The character of Ingrid represented everything that her father and his fellow inmates had lost – family, women and indeed sex. Critic Clive James commented on Brake’s “fluffy but compelling sexiness”, adding that her characterisation had “all the lowlife zing that Cockney sparrers of stage and screen are traditionally supposed to display but never do”.
Porridge was written by the gifted duo of Dick Clement and Ian La Frenais, it ran for three series between 1974 and 1977 and was followed by Going Straight in 1978, in which Fletcher and his former cellmate, the naive young Lennie Godber, played by Richard Beckinsale, attempt to steer clear of the temptations of crime.
Brake had a much more central role in the sequel and a romance between her and Lennie led to them marrying in the final episode. Plans for a second series, however, were dropped after Beckinsale died of a heart attack at the age of just 31.

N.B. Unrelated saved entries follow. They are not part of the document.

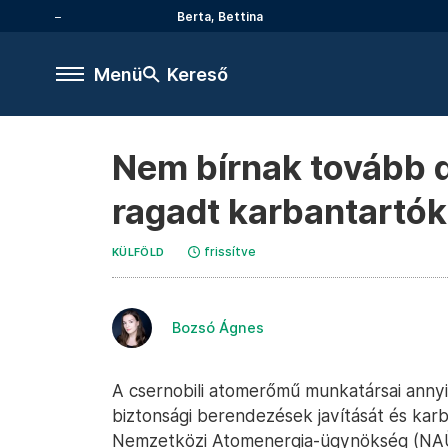
Berta, Bettina
Menü
Kereső
Nem bírnak tovább 
ragadt karbantartók
frissítve
KÜLFÖLD
Bozsó Ágnes
A csernobili atomerőmű munkatársai anny
biztonsági berendezések javítását és kar
Nemzetközi Atomenergia-ügynökség (NAÜ)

Brake would play Ingrid one final time in the 2003 mockumentary Life Beyond the Box: Norman Stanley Fletcher. It was narrated by Bill Nighy and supposedly updated the story of Fletcher’s life. He had become a pub landlord, while Ingrid remained married to Lennie, whose absence from screen was explained by the fact that he was a long-distance lorry driver.
In 1979 Brake starred alongside Jimmy Edwards and Ian Lavender as Lavender’s long-suffering fiancée Eth in the ITV sitcom The Glums, which had actually begun life as a feature on the radio show Take It From Here in the 1950s.
On EastEnders Brake was Deirdre Foster, whose screen son is accused of rape in a 2004 storyline. And she played Mike Baldwin’s sister-in-law Viv Baldwin in 11 episodes of Coronation Street in 2005 and 2006. And of course, in Soapland it turns out that Mike (Johnny Briggs) is not only her brother-in-law, but the father of her son.
Brake also appeared in some memorable dramatic roles, including that of a rape victim in Manhunt just last year.
Her first marriage, to actor Robert McBain, ended in divorce. Her second husband, Michael Kennedy, died in 2011. She is survived by two children from her first marriage and three stepchildren.